Al Thornton, Florida State, 6-7/221 (10-15)
A polished one-on-one scorer, Thornton attacks the basket with a quick first step, displays three-point range and is quick to the offensive glass. He's a good perimeter defender. He doesn't have a great feel for the game, but he plays with confidence and intensity.
Brandan Wright, North Carolina, 6-10/200 (Projected 3-8)
He's arguably the third-most talented player in this draft. He has a nice touch around the basket and can score with either hand. He's skilled enough to play some small forward, and his wingspan (nearly 7-5) allows him to block shots. Some think he's too smooth, meaning he's not mean enough.
Joakim Noah, Florida, 7-0/223 (5-8)
A high-energy player who is in constant motion - think Cleveland's Anderson Varejao, only with more skill.

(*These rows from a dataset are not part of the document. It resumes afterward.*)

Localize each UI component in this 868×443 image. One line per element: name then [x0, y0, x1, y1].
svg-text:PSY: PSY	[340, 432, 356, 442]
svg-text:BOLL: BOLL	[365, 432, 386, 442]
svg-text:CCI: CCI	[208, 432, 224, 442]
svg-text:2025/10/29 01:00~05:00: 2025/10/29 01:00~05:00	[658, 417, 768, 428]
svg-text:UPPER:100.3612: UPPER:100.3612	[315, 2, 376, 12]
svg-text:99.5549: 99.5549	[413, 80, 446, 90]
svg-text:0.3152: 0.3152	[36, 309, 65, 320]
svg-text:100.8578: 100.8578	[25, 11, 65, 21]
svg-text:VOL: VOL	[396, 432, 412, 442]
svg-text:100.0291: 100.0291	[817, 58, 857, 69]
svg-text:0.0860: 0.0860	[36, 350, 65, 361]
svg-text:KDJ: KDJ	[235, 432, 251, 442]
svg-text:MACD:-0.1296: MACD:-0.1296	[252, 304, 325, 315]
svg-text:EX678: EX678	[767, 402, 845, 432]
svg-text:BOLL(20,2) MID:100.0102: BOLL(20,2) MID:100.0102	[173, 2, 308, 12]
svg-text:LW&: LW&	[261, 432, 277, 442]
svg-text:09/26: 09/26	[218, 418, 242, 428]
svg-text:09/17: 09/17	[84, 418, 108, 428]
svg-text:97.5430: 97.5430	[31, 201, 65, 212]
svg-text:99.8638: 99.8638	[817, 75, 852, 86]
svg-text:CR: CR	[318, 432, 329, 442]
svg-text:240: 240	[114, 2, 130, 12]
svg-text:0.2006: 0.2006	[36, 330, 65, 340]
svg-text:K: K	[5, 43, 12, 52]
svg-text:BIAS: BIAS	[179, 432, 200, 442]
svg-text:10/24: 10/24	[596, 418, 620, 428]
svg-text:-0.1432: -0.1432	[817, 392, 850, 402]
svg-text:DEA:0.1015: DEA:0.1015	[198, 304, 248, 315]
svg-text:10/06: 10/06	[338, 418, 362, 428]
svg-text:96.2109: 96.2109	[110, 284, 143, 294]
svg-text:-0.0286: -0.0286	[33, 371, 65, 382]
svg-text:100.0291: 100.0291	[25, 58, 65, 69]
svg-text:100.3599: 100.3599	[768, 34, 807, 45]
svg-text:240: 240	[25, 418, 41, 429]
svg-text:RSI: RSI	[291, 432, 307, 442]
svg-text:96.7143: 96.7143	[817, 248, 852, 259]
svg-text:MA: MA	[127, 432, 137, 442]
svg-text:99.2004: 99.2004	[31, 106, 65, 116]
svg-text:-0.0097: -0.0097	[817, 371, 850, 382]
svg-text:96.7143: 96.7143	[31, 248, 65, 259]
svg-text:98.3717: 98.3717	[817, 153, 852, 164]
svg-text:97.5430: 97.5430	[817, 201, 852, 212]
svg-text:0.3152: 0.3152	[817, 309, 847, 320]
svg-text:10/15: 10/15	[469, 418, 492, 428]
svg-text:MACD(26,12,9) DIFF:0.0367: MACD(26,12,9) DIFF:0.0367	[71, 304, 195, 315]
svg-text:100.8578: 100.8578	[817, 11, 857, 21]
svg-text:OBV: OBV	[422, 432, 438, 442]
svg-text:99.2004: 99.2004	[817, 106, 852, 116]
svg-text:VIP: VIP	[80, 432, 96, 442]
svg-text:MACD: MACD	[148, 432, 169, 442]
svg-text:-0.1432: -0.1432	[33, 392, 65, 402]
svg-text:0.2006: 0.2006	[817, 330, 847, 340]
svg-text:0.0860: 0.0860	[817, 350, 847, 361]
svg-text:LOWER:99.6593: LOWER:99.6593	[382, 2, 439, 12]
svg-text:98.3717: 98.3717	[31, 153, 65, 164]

He gets off his feet quickly to block shots and is a good help defender. He handles the ball well for a player his size, is a good passer and knows how to make plays. He's not a great offensive player, however, and needs to add range to his jump shot.
Yi Jianlian, China, 6-11/238 (8-15)
At least one general manager believes Jianlian's more ready to contribute as a rookie than Brandan Wright. He can take his man off the dribble. He doesn't have much of a post game, but he doesn't shy away from contact. He has a nice jump shot, can run the court and pass out of the double-team. His lack of upper-body strength is an issue.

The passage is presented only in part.